Repeat the entries below exactly as they appear, with no pictures.
■ ■ ■
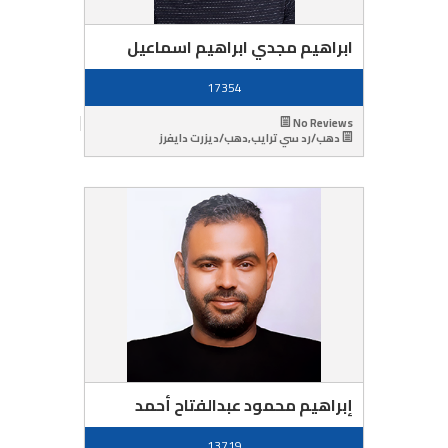
ابراهيم مجدي ابراهيم اسماعيل
17354
No Reviews
دهب/رد سي ترايب,دهب/ديزرت دايفرز
إبراهيم محمود عبدالفتاح أحمد
13719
■ ■ ■
* [Answer box]:
ابراهيم مجدي ابراهيم اسماعيل
17354
No Reviews
دهب/رد سي ترايب,دهب/ديزرت دايفرز
إبراهيم محمود عبدالفتاح أحمد
13719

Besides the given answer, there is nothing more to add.